Handelskrieg mit den USA zeigt Folgen
Obwohl die staatlich gesteuerten Medien in China die Auswirkungen des Handelsstreits mit den USA auf die Wirtschaft so gut wie totschweigen: Die Stimmung verschlechtert sich. Vor allem die vom Export abhängigen Firmen entlang der chinesischen Küste sind betroffen, darunter viele Hersteller von Elektronik. Einige haben inzwischen ihre Produktion nach Vietnam, Malaysia oder Thailand verlegt, um die amerikanischen Import-Sonderzölle zu umgehen. Doch nur damit seien die heftigen Verluste an den chinesischen Börsen nicht zu erklären, betont Zhou Hao, Ökonom und Schwellenmarkt-Experte bei der Commerzbank in Singapur:
"Chinas Börsen werden von einer riesigen Zahl an Kleinanlegern dominiert. Es gibt Statistiken, die sagen: 90 Prozent der chinesischen Aktien werden von Kleinanlegern gehalten."

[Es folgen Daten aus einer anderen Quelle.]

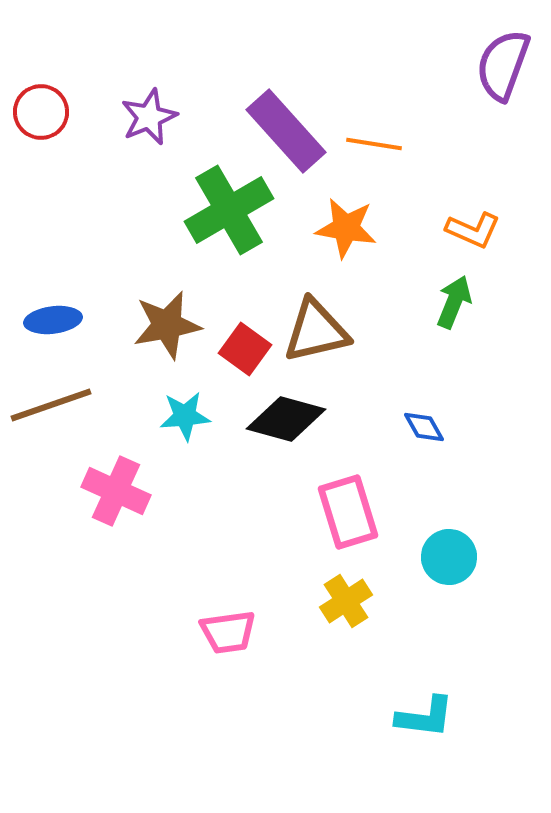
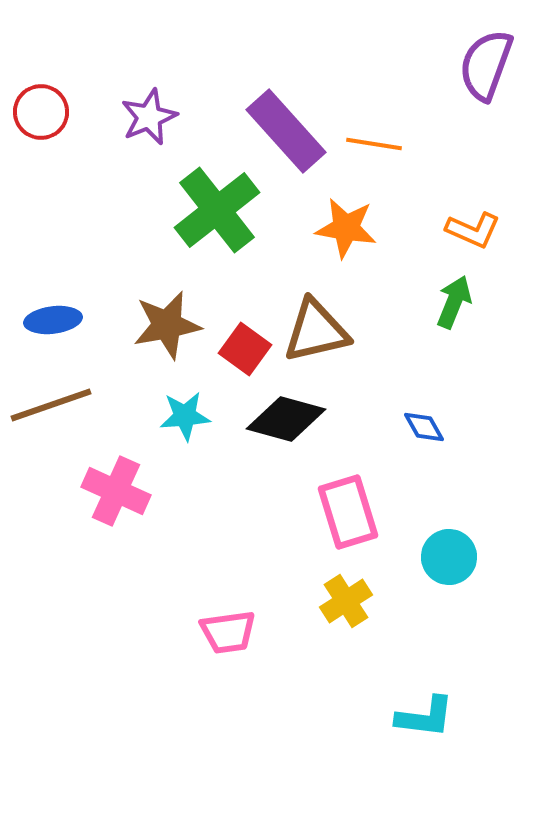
purple semicircle: moved 17 px left
green cross: moved 12 px left; rotated 8 degrees counterclockwise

... und diese Privatanleger handeln viel spontaner und unüberlegter als institutionelle Anleger, wie zum Beispiel Fondsgesellschaften, die das Geschehen an westlichen Börsenplätzen dominieren, wie etwa in Frankfurt, New York oder London. Das sorgt traditionell für heftige Ausschläge nach unten und oben, erklärt Zhou:
"In China behalten Investoren ihre Aktien nur relativ kurz. An westlichen Börsenplätzen rechnen Investoren mit einem Anlage-Zeitraum von drei bis fünf Jahren. In Festlandchina gilt schon alles ab sechs Monaten Haltedauer als Langfristinvestment. Nur wenige Händler gehen bei ihren Investments strategisch und strukturell vor. Sie schauen sich nur selten die finanziellen Rahmendaten der Firmen oder das zu erwartende wirtschaftliche Umfeld in den nächsten Jahren an."
Was Analysten aber auch betonen: Von Panikstimmung an den festlandchinesischen Börsen könne nicht die Rede sein. Auch das Handelsvolumen sei relativ niedrig. Das Fazit von Nick Marro, dem Analysten der Economist Intelligence Unit in Hongkong: Es gebe wichtigeres, als auf Chinas Börsen zu blicken.
"Die Börsen sind kein gutes Barometer, um vorherzusagen, wie es mit Chinas Wirtschaft oder dem Handelskrieg weitergeht. Aber Investoren intetessieren sich natürlich trotzdem."